Some healthy credit unions that want to grow do not feel obligated to bail out the system and want access to alternative capital. They believe their members would both understand and approve.

This summer, credit unions are simultaneously facing multiple and daunting capital decisions.

The credit union movement is pushing credit unions to make voluntary prepayment assessments and participate in a recapitalization of a corporate (wholesale) credit union, which would add to their existing annual special assessments for bailing out conserved corporate credit unions and future retail credit union failures.

Taken together these costs could stifle growth plans and harm earnings.

The voluntary prepayment assessment pays no interest and does not lower the overall assessment cost. The recap offers little to no interest, ties up funds long term, and there are correspondent bank alternatives to using the corporate credit unions that many credit unions have determined to be less costly.

Also, a growing number of large credit unions are beginning to consider the existing bailout assessments as "elective": their due diligence shows that bank assessments will be less than credit union assessments — a charter change would bring the opportunity to raise alternative capital, increase small business lending and eliminate "field of membership" restrictions. Their modeling demonstrates that electing to go this route would lead to the potential for better income and growth.

Healthy and growing credit unions are feeling unnecessarily burdened by bailout costs as they watch healthy community banks raise capital and acquire competitors at near book-value levels. Especially as these credit unions consider the probability that the minimum capital requirement will increase under Basel III (see Section 616 of the Dodd-Frank Act and the FCU Act, which states NCUA must justify why it would/would not adjust capital standards when bank regulators adjust theirs).
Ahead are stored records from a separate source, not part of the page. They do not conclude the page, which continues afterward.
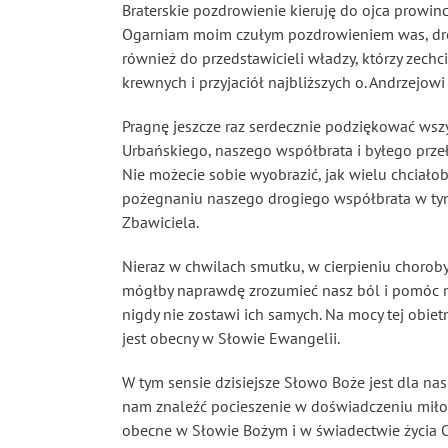
Braterskie pozdrowienie kieruję do ojca prowinc
Ogarniam moim czułym pozdrowieniem was, drodz
również do przedstawicieli władzy, którzy zechci
krewnych i przyjaciół najbliższych o. Andrzejow
Pragnę jeszcze raz serdecznie podziękować wszy
Urbańskiego, naszego współbrata i byłego przeł
Nie możecie sobie wyobrazić, jak wielu chciałob
pożegnaniu naszego drogiego współbrata w tym w
Zbawiciela.
Nieraz w chwilach smutku, w cierpieniu choroby 
mógłby naprawdę zrozumieć nasz ból i pomóc na
nigdy nie zostawi ich samych. Na mocy tej obie
jest obecny w Słowie Ewangelii.
W tym sensie dzisiejsze Słowo Boże jest dla nas
nam znaleźć pocieszenie w doświadczeniu miłoś
obecne w Słowie Bożym i w świadectwie życia O.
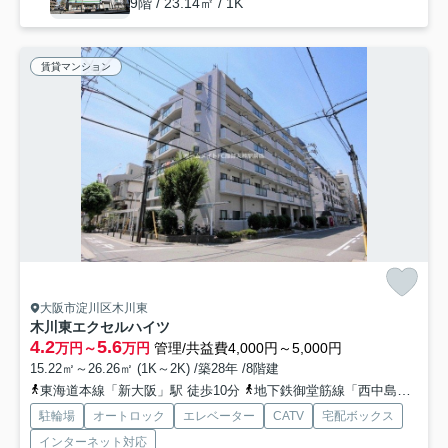
9階 / 23.14㎡ / 1K
賃貸マンション
大阪市淀川区木川東
木川東エクセルハイツ
4.2
5.6
万円～
万円
管理/共益費4,000円～5,000円
15.22㎡～26.26㎡ (1K～2K) /築28年 /8階建
東海道本線「新大阪」駅 徒歩10分
地下鉄御堂筋線「西中島南方」駅 徒歩10分
駐輪場
オートロック
エレベーター
CATV
宅配ボックス
インターネット対応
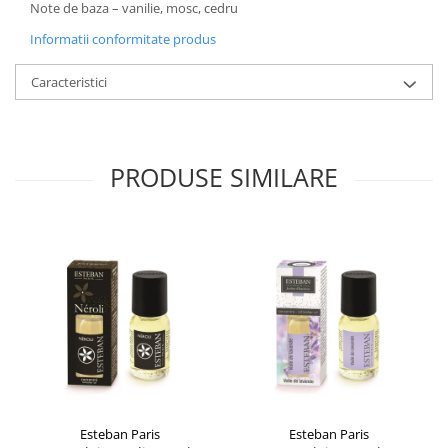
Note de baza – vanilie, mosc, cedru
Informatii conformitate produs
Caracteristici
PRODUSE SIMILARE
Esteban Paris
Esteban Paris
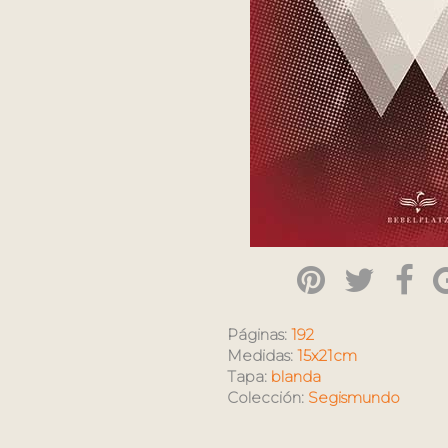
Páginas:
192
Medidas:
15x21cm
Tapa:
blanda
Colección:
Segismundo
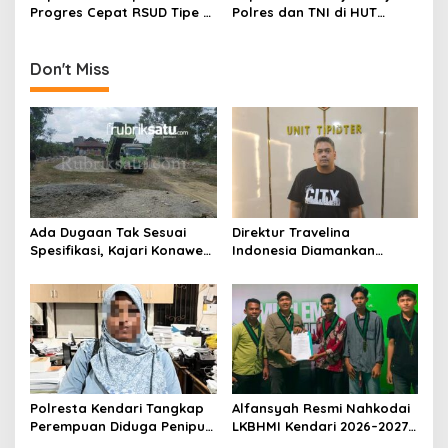
Masyarakat
Progres Cepat RSUD Tipe C,
Polres dan TNI di HUT
280 Tiang Pancang Telah
Bhayangkara ke-79
Terpasang
Don't Miss
Ada Dugaan Tak Sesuai
Direktur Travelina
Spesifikasi, Kajari Konawe
Indonesia Diamankan
Minta Proyek Pagar
Polresta Kendari, Kasus
Rupbasan Rp1,9 Miliar
Penelantaran Jemaah
Dihentikan
Umrah Masuk Babak Baru
Polresta Kendari Tangkap
Alfansyah Resmi Nahkodai
Perempuan Diduga Penipu
LKBHMI Kendari 2026–2027,
Proyek, Korban Rugi
Bidik Penguatan Advokasi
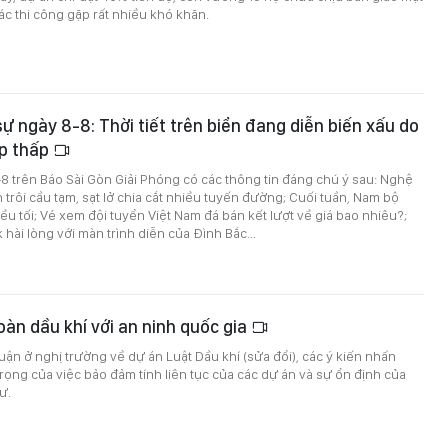
c thi công gặp rất nhiều khó khăn.
sự ngày 8-8: Thời tiết trên biển đang diễn biến xấu do
p thấp
8-8 trên Báo Sài Gòn Giải Phóng có các thông tin đáng chú ý sau: Nghệ
 trôi cầu tạm, sạt lở chia cắt nhiều tuyến đường; Cuối tuần, Nam bộ
u tối; Vé xem đội tuyển Việt Nam đá bán kết lượt về giá bao nhiêu?;
 hài lòng với màn trình diễn của Đình Bắc...
oàn dầu khí với an ninh quốc gia
luận ở nghị trường về dự án Luật Dầu khí (sửa đổi), các ý kiến nhấn
ọng của việc bảo đảm tính liên tục của các dự án và sự ổn định của
ư.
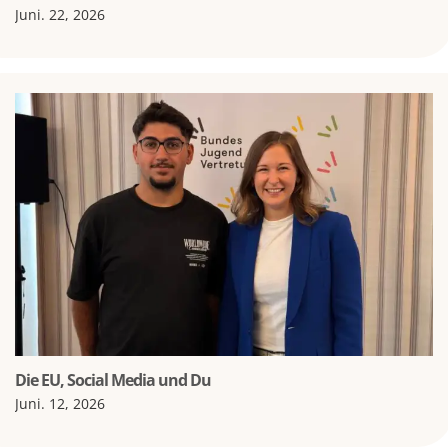
Juni. 22, 2026
Die EU, Social Media und Du
Juni. 12, 2026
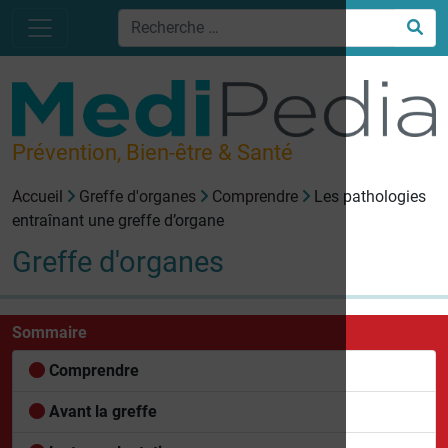
Prévention, Bien-être & Santé
Accueil
Greffe d'organes
Comprendre
Les pathologies
entraînant une greffe d’organe
Greffe d'organes
Sommaire
Comprendre
Avant la greffe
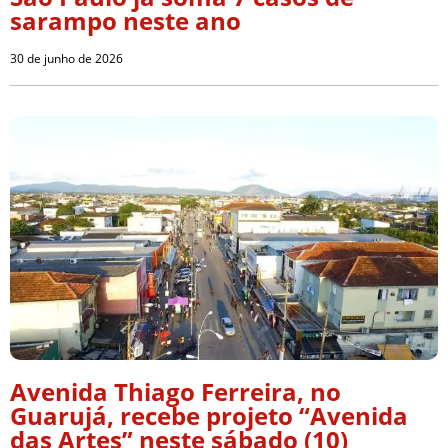
sarampo neste ano
30 de junho de 2026
Avenida Thiago Ferreira, no
Guarujá, recebe projeto “Avenida
das Artes” neste sábado (10)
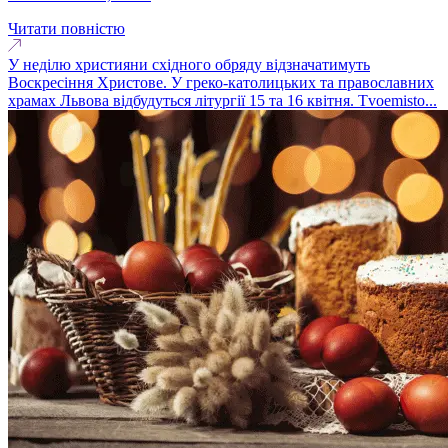
Читати повністю
У неділю християни східного обряду відзначатимуть
Воскресіння Христове. У греко-католицьких та православних
храмах Львова відбудуться літургії 15 та 16 квітня. Tvoemisto...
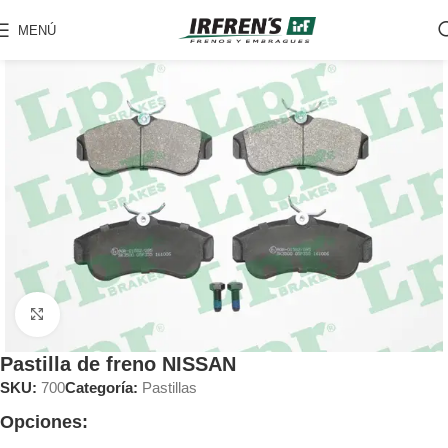
MENÚ
Clic para ampliar
Pastilla de freno NISSAN
SKU:
700
Categoría:
Pastillas
Opciones:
Growing credit unions face an additional challenge — something we're calling a "growth tax." We have advised for a few years that shrinkage by some credit unions would leave others to shoulder more of the assessment burden.

Individual credit assessments are a function of the industry assessment dollars multiplied by the individual credit union's percentage of insured shares of the total industry. Thus, as one credit union shrinks in total shares, the commensurate assessment burden is transferred to other credit unions. Because credit unions do not have a risk-based system, the healthy credit unions pay assessments on the same basis as the Camel 5 credit unions

As announced at the May NCUA Board meeting, credit unions must pay various "bailout" obligations totaling $9.2 billion by October 2012. To fund these obligations, the NCUA plans to both assess credit unions $2.94 billion and tap the U.S. Treasury for $5.5 billion. The assessment portion is equal to 38 basis points, while the U.S. Treasury borrowing is a future credit union obligation of 71 basis points (109 basis points of total planned assessments). Thus, the assessments paid (40.8 basis points in 2009-10) and planned (109 basis points) total 150 basis points.
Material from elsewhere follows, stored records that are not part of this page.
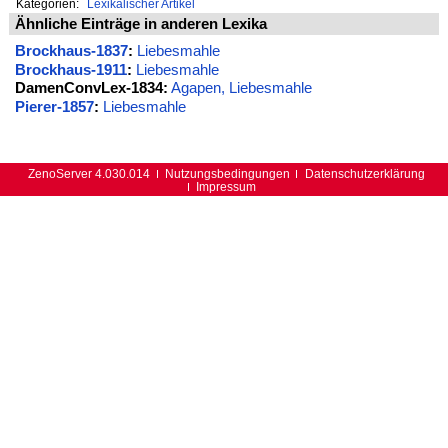
Kategorien:
Lexikalischer Artikel
Ähnliche Einträge in anderen Lexika
Brockhaus-1837
:
Liebesmahle
Brockhaus-1911
:
Liebesmahle
DamenConvLex-1834:
Agapen, Liebesmahle
Pierer-1857
:
Liebesmahle
ZenoServer 4.030.014
Nutzungsbedingungen
Datenschutzerklärung
Impressum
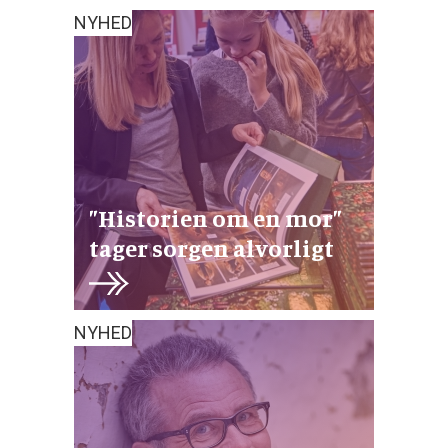
NYHED
”Historien om en mor”
tager sorgen alvorligt
NYHED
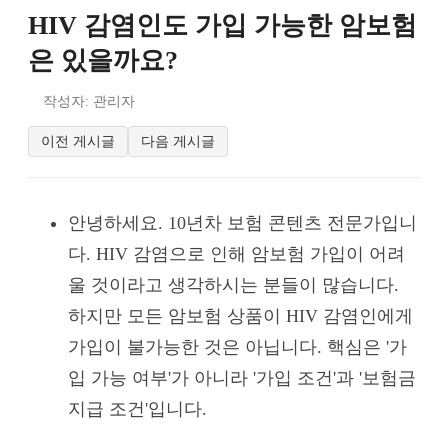
HIV 감염인도 가입 가능한 암보험
은 있을까요?
작성자: 관리자
이전 게시글
다음 게시글
안녕하세요. 10년차 보험 콘텐츠 전문가입니
다. HIV 감염으로 인해 암보험 가입이 어려
울 것이라고 생각하시는 분들이 많습니다.
하지만 모든 암보험 상품이 HIV 감염인에게
가입이 불가능한 것은 아닙니다. 핵심은 '가
입 가능 여부'가 아니라 '가입 조건'과 '보험금
지급 조건'입니다.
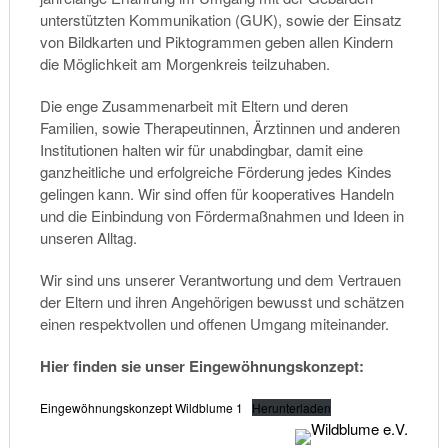
unterstützten Kommunikation (GUK), sowie der Einsatz
von Bildkarten und Piktogrammen geben allen Kindern
die Möglichkeit am Morgenkreis teilzuhaben.
Die enge Zusammenarbeit mit Eltern und deren
Familien, sowie Therapeutinnen, Ärztinnen und anderen
Institutionen halten wir für unabdingbar, damit eine
ganzheitliche und erfolgreiche Förderung jedes Kindes
gelingen kann. Wir sind offen für kooperatives Handeln
und die Einbindung von Fördermaßnahmen und Ideen in
unseren Alltag.
Wir sind uns unserer Verantwortung und dem Vertrauen
der Eltern und ihren Angehörigen bewusst und schätzen
einen respektvollen und offenen Umgang miteinander.
Hier finden sie unser Eingewöhnungskonzept:
Eingewöhnungskonzept Wildblume 1
Herunterladen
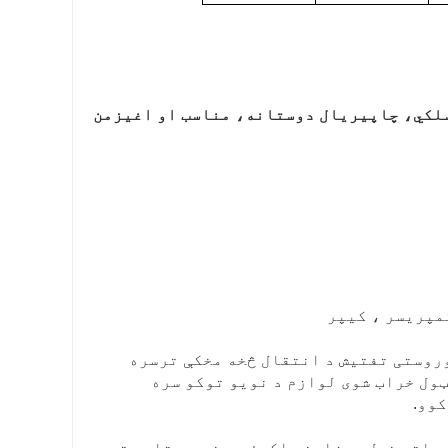
سلکي، چاپیریال دوستانه، مناسب او اغیزمن
کمپریسر ، کیپر
وروستی تفتیش د انتقال څخه مخکې ترسره
ټول خراب شوی لوازم د نویو توکو سره
کوو.
ه او ماته خپل ډیزاین راکړئ. مونږ به تاسو ته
After two-and-a-half years, it is no wonder many credit unions believe the ultimate cost, still unknown, is far greater than their strategic plans can bear.

Here is where the growth tax comes in. Considering the planned assessments of 109 basis points, credit unions that grew from 2008 to 1Q2011 have increased their assessment obligation by $1.4 billion due to the fact that 913 credit unions shrank by $5.76 billion. (Analysis compiled by Sandler O'Neill and RP Financial utilizing NCUA data.)
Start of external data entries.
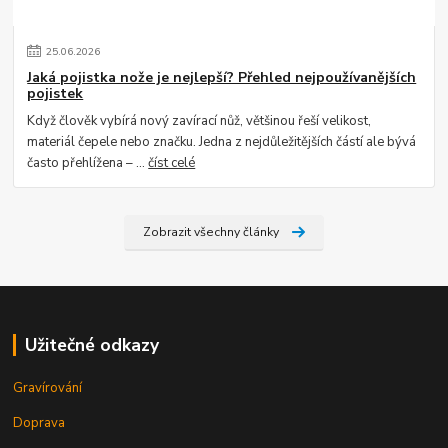
25
.
06
.
2026
Jaká pojistka nože je nejlepší? Přehled nejpoužívanějších
pojistek
Když člověk vybírá nový zavírací nůž, většinou řeší velikost,
materiál čepele nebo značku. Jedna z nejdůležitějších částí ale bývá
často přehlížena – ...
číst celé
Zobrazit všechny články
Užitečné odkazy
Gravírování
Doprava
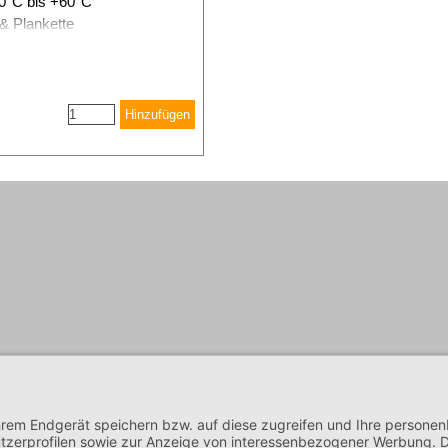
 0°C bis +60°C
 & Plankette
Hinzufügen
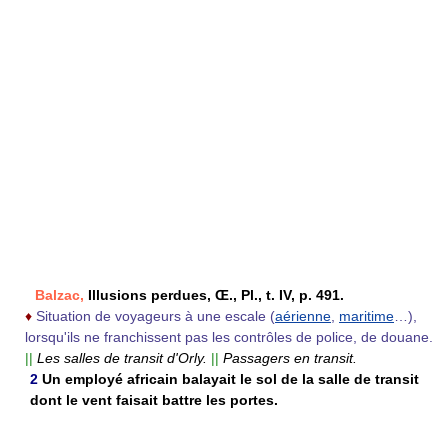
Balzac,
Illusions perdues, Œ., Pl., t. IV, p. 491.
♦
Situation de voyageurs à une escale (
aérienne
,
maritime
…),
lorsqu'ils ne franchissent pas les contrôles de police, de douane.
||
Les salles de transit d'Orly.
||
Passagers en transit.
2
Un employé africain balayait le sol de la salle de transit
dont le vent faisait battre les portes.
The 100 fastest growing credit unions' combined obligation is $ 2.78 billion, of which $365 million is the growth tax transferred from shrinking credit unions. No one we speak with believes shrinkage will subside.

Credit unions are starting to believe that "carrying the industry" is no longer a luxury that their capital can afford and are unwilling to reduce their members' value proposition.

These credit unions believe the growth tax dollars could be spent on marketing, branching, capital cushion or increased loan modifications.

With the prospect for continued consumer retrenchment, increased capital requirements, lower interchange income, reduced overdraft fees, no prospect of regulatory relief, and no access to secondary capital, a growth tax on healthy credit unions is galling.

At a minimum, it will fuel the unwillingness of credit unions to elect to do anything that does not protect member value, while distinguishing that "for the movement" is not the same as "for the member."

Peter Duffy is a managing director at Sandler O'Neill & Partners LP.